··· Task inputs

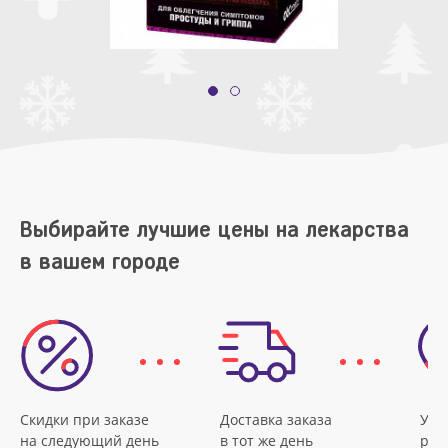
Выбирайте лучшие цены на лекарства
в вашем городе
Скидки при заказе
Доставка заказа
Удо
на следующий день
в тот же день
рас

······

**What is required:**
Copy every record above exactly, leaving out any pictures.

**Solution to this problem:**
Выбирайте лучшие цены на лекарства
в вашем городе
Скидки при заказе
Доставка заказа
Удо
на следующий день
в тот же день
рас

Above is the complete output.